● THE PROBLEM
Omit the pictures. Print each entry below exactly.

● MATERIAL TO PROCESS
⁂
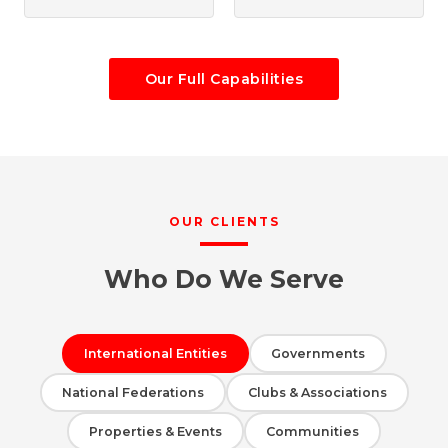
Our Full Capabilities
OUR CLIENTS
Who Do We Serve
International Entities
Governments
National Federations
Clubs & Associations
Properties & Events
Communities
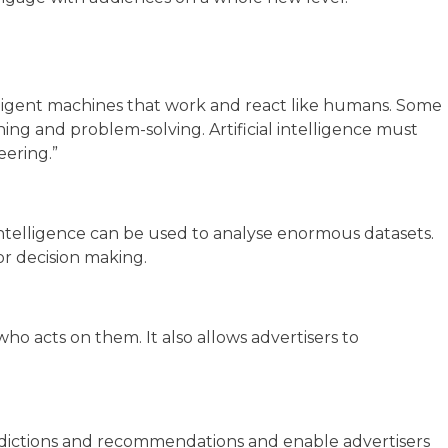
elligent machines that work and react like humans. Some
nning and problem-solving. Artificial intelligence must
eering.”
l Intelligence can be used to analyse enormous datasets.
for decision making.
ho acts on them. It also allows advertisers to
predictions and recommendations and enable advertisers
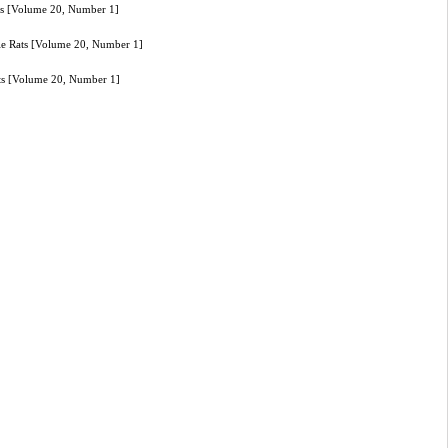
ats [Volume 20, Number 1]
ale Rats [Volume 20, Number 1]
ats [Volume 20, Number 1]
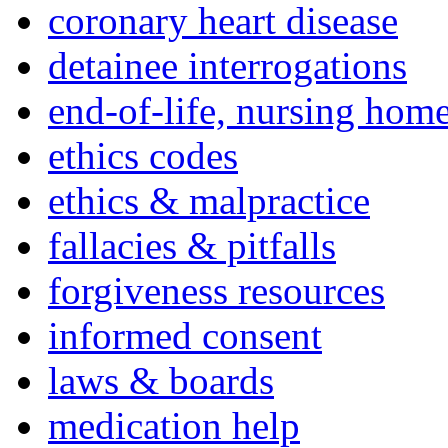
coronary heart disease
detainee interrogations
end-of-life, nursing home
ethics codes
ethics & malpractice
fallacies & pitfalls
forgiveness resources
informed consent
laws & boards
medication help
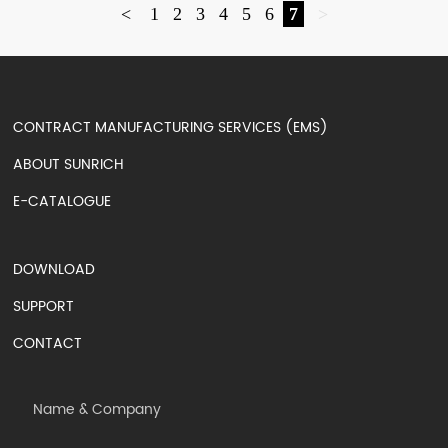
<
1
2
3
4
5
6
7
>
CONTRACT MANUFACTURING SERVICES (EMS)
ABOUT SUNRICH
E-CATALOGUE
DOWNLOAD
SUPPORT
CONTACT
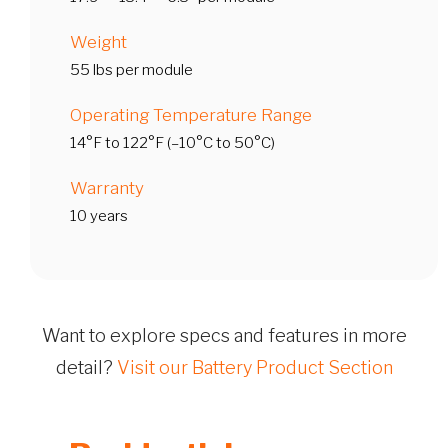
Weight
55 lbs per module
Operating Temperature Range
14°F to 122°F (–10°C to 50°C)
Warranty
10 years
Want to explore specs and features in more
detail?
Visit our Battery Product Section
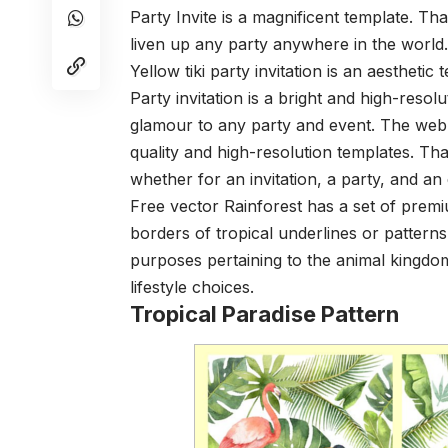
Party Invite is a magnificent template. Th
liven up any party anywhere in the world.
Yellow tiki party invitation is an aesthetic t
Party invitation is a bright and high-resol
glamour to any party and event. The web 
quality and high-resolution templates. Tha
whether for an invitation, a party, and an
Free vector Rainforest has a set of prem
borders of tropical underlines or patterns 
purposes pertaining to the animal kingdom
lifestyle choices.
Tropical Paradise Pattern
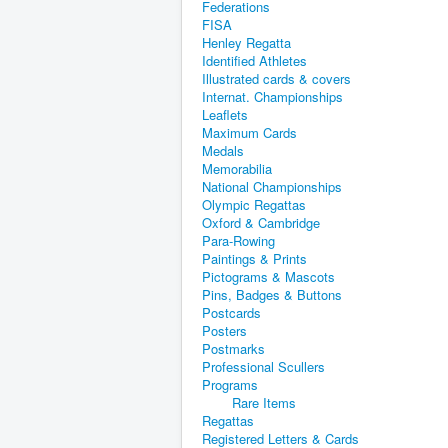
Federations
FISA
Henley Regatta
Identified Athletes
Illustrated cards & covers
Internat. Championships
Leaflets
Maximum Cards
Medals
Memorabilia
National Championships
Olympic Regattas
Oxford & Cambridge
Para-Rowing
Paintings & Prints
Pictograms & Mascots
Pins, Badges & Buttons
Postcards
Posters
Postmarks
Professional Scullers
Programs
Rare Items
Regattas
Registered Letters & Cards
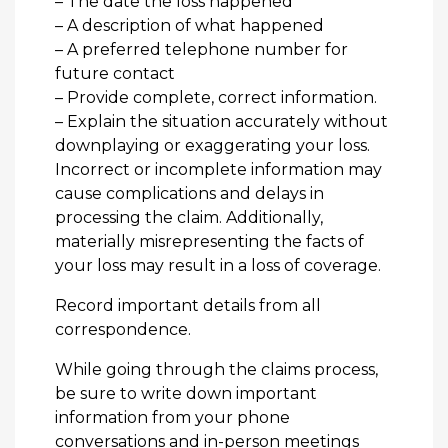
– The date the loss happened
– A description of what happened
– A preferred telephone number for
future contact
– Provide complete, correct information.
– Explain the situation accurately without
downplaying or exaggerating your loss.
Incorrect or incomplete information may
cause complications and delays in
processing the claim. Additionally,
materially misrepresenting the facts of
your loss may result in a loss of coverage.
Record important details from all
correspondence.
While going through the claims process,
be sure to write down important
information from your phone
conversations and in-person meetings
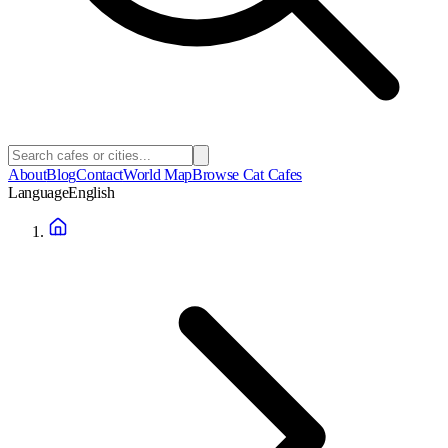
About
Blog
Contact
World Map
Browse Cat Cafes
Language
English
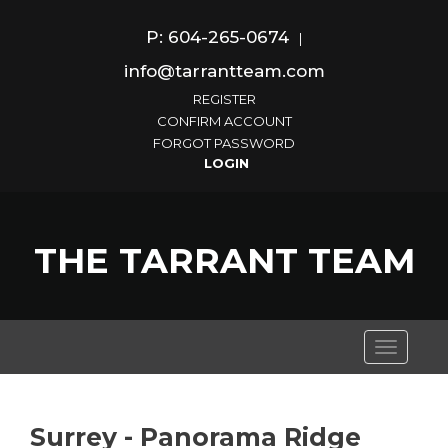
P: 604-265-0674
|
info@tarrantteam.com
REGISTER
CONFIRM ACCOUNT
FORGOT PASSWORD
THE TARRANT TEAM
Toggle
navigati
Surrey - Panorama Ridge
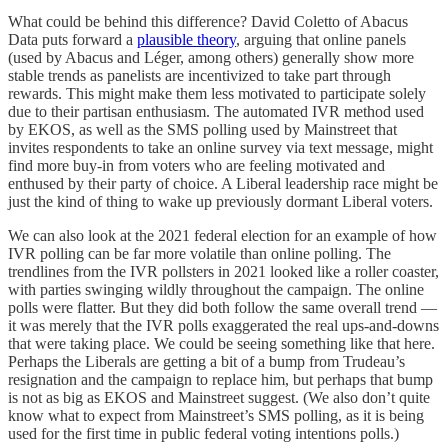
What could be behind this difference? David Coletto of Abacus
Data puts forward a
plausible theory
, arguing that online panels
(used by Abacus and Léger, among others) generally show more
stable trends as panelists are incentivized to take part through
rewards. This might make them less motivated to participate solely
due to their partisan enthusiasm. The automated IVR method used
by EKOS, as well as the SMS polling used by Mainstreet that
invites respondents to take an online survey via text message, might
find more buy-in from voters who are feeling motivated and
enthused by their party of choice. A Liberal leadership race might be
just the kind of thing to wake up previously dormant Liberal voters.
We can also look at the 2021 federal election for an example of how
IVR polling can be far more volatile than online polling. The
trendlines from the IVR pollsters in 2021 looked like a roller coaster,
with parties swinging wildly throughout the campaign. The online
polls were flatter. But they did both follow the same overall trend —
it was merely that the IVR polls exaggerated the real ups-and-downs
that were taking place. We could be seeing something like that here.
Perhaps the Liberals are getting a bit of a bump from Trudeau’s
resignation and the campaign to replace him, but perhaps that bump
is not as big as EKOS and Mainstreet suggest. (We also don’t quite
know what to expect from Mainstreet’s SMS polling, as it is being
used for the first time in public federal voting intentions polls.)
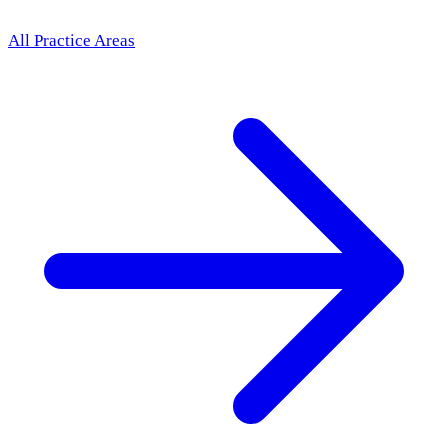
All Practice Areas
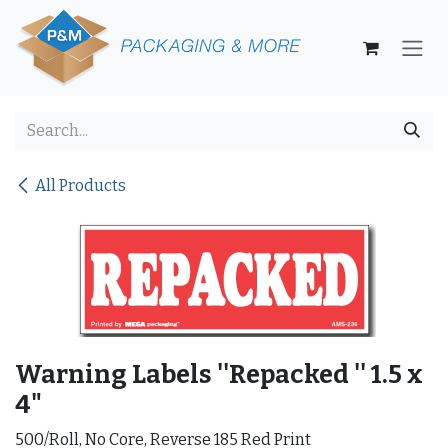
Skip to Content
All Products
Warning Labels ''Repacked '' 1.5 x
4"
500/Roll, No Core, Reverse 185 Red Print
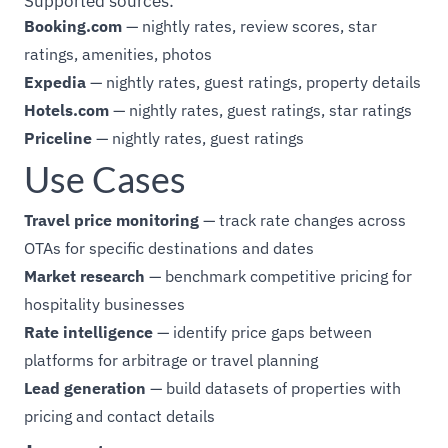
Supported sources:
Booking.com
— nightly rates, review scores, star
ratings, amenities, photos
Expedia
— nightly rates, guest ratings, property details
Hotels.com
— nightly rates, guest ratings, star ratings
Priceline
— nightly rates, guest ratings
Use Cases
Travel price monitoring
— track rate changes across
OTAs for specific destinations and dates
Market research
— benchmark competitive pricing for
hospitality businesses
Rate intelligence
— identify price gaps between
platforms for arbitrage or travel planning
Lead generation
— build datasets of properties with
pricing and contact details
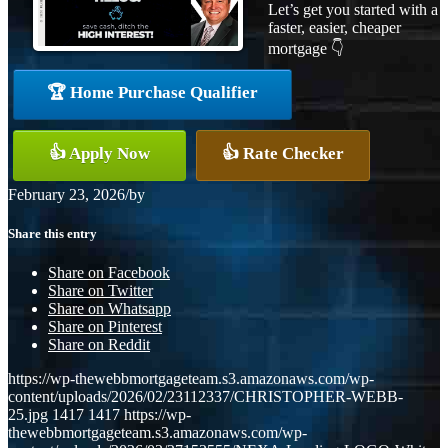
Let’s get you started with a
faster, easier, cheaper
mortgage 👇
🏆 Home Purchase Qualifier
👍 Apply Now
👍 Rate Checker
February 23, 2026
/
by
Share this entry
Share on Facebook
Share on Twitter
Share on Whatsapp
Share on Pinterest
Share on Reddit
https://wp-thewebbmortgageteam.s3.amazonaws.com/wp-
content/uploads/2026/02/23112337/CHRISTOPHER-WEBB-
25.jpg
1417
1417
https://wp-
thewebbmortgageteam.s3.amazonaws.com/wp-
⁂
● RESULT OF THE EXERCISE
Our Full Capabilities
OUR CLIENTS
Who Do We Serve
International Entities
Governments
National Federations
Clubs & Associations
Properties & Events
Communities
elligent machines that work and react like humans. Some
nning and problem-solving. Artificial intelligence must
eering.”
l Intelligence can be used to analyse enormous datasets.
for decision making.
ho acts on them. It also allows advertisers to
predictions and recommendations and enable advertisers
ats [Volume 20, Number 1]
ale Rats [Volume 20, Number 1]
ats [Volume 20, Number 1]
coronary heart disease
detainee interrogations
end-of-life, nursing home
ethics codes
ethics & malpractice
fallacies & pitfalls
forgiveness resources
informed consent
laws & boards
medication help
<
1
2
3
4
5
6
7
>
CONTRACT MANUFACTURING SERVICES (EMS)
ABOUT SUNRICH
E-CATALOGUE
DOWNLOAD
SUPPORT
CONTACT
Weight
55 lbs per module
Operating Temperature Range
14°F to 122°F (–10°C to 50°C)
Warranty
10 years
Want to explore specs and features in more
detail?
Visit our Battery Product Section
Party Invite is a magnificent template. Th
liven up any party anywhere in the world.
Yellow tiki party invitation is an aesthetic t
Party invitation is a bright and high-resol
glamour to any party and event. The web 
quality and high-resolution templates. Tha
whether for an invitation, a party, and an
Free vector Rainforest has a set of prem
borders of tropical underlines or patterns 
purposes pertaining to the animal kingdom
lifestyle choices.
Tropical Paradise Pattern
Federations
FISA
Henley Regatta
Identified Athletes
Illustrated cards & covers
Internat. Championships
Leaflets
Maximum Cards
Medals
Memorabilia
National Championships
Olympic Regattas
Oxford & Cambridge
Para-Rowing
Paintings & Prints
Pictograms & Mascots
Pins, Badges & Buttons
Postcards
Posters
Postmarks
Professional Scullers
Programs
Rare Items
Regattas
Registered Letters & Cards
– The date the loss happened
– A description of what happened
– A preferred telephone number for
future contact
– Provide complete, correct information.
– Explain the situation accurately without
downplaying or exaggerating your loss.
Incorrect or incomplete information may
cause complications and delays in
processing the claim. Additionally,
materially misrepresenting the facts of
your loss may result in a loss of coverage.
Record important details from all
correspondence.
While going through the claims process,
be sure to write down important
information from your phone
conversations and in-person meetings
About
Blog
Contact
World Map
Browse Cat Cafes
Language
English
P: 604-265-0674
|
info@tarrantteam.com
REGISTER
CONFIRM ACCOUNT
FORGOT PASSWORD
THE TARRANT TEAM
Toggle
navigati
Surrey - Panorama Ridge
What could be behind this difference? David Coletto of Abacus
Data puts forward a
plausible theory
, arguing that online panels
(used by Abacus and Léger, among others) generally show more
stable trends as panelists are incentivized to take part through
rewards. This might make them less motivated to participate solely
due to their partisan enthusiasm. The automated IVR method used
by EKOS, as well as the SMS polling used by Mainstreet that
invites respondents to take an online survey via text message, might
find more buy-in from voters who are feeling motivated and
enthused by their party of choice. A Liberal leadership race might be
just the kind of thing to wake up previously dormant Liberal voters.
We can also look at the 2021 federal election for an example of how
IVR polling can be far more volatile than online polling. The
trendlines from the IVR pollsters in 2021 looked like a roller coaster,
with parties swinging wildly throughout the campaign. The online
polls were flatter. But they did both follow the same overall trend —
it was merely that the IVR polls exaggerated the real ups-and-downs
that were taking place. We could be seeing something like that here.
Perhaps the Liberals are getting a bit of a bump from Trudeau’s
resignation and the campaign to replace him, but perhaps that bump
is not as big as EKOS and Mainstreet suggest. (We also don’t quite
know what to expect from Mainstreet’s SMS polling, as it is being
used for the first time in public federal voting intentions polls.)
All Practice Areas
Skip to Content
All Products
Warning Labels ''Repacked '' 1.5 x
4"
500/Roll, No Core, Reverse 185 Red Print
Supported sources:
Booking.com
— nightly rates, review scores, star
ratings, amenities, photos
Expedia
— nightly rates, guest ratings, property details
Hotels.com
— nightly rates, guest ratings, star ratings
Priceline
— nightly rates, guest ratings
Use Cases
Travel price monitoring
— track rate changes across
OTAs for specific destinations and dates
Market research
— benchmark competitive pricing for
hospitality businesses
Rate intelligence
— identify price gaps between
platforms for arbitrage or travel planning
Lead generation
— build datasets of properties with
pricing and contact details
Let’s get you started with a
faster, easier, cheaper
mortgage 👇
🏆 Home Purchase Qualifier
👍 Apply Now
👍 Rate Checker
February 23, 2026
/
by
Share this entry
Share on Facebook
Share on Twitter
Share on Whatsapp
Share on Pinterest
Share on Reddit
https://wp-thewebbmortgageteam.s3.amazonaws.com/wp-
content/uploads/2026/02/23112337/CHRISTOPHER-WEBB-
25.jpg
1417
1417
https://wp-
thewebbmortgageteam.s3.amazonaws.com/wp-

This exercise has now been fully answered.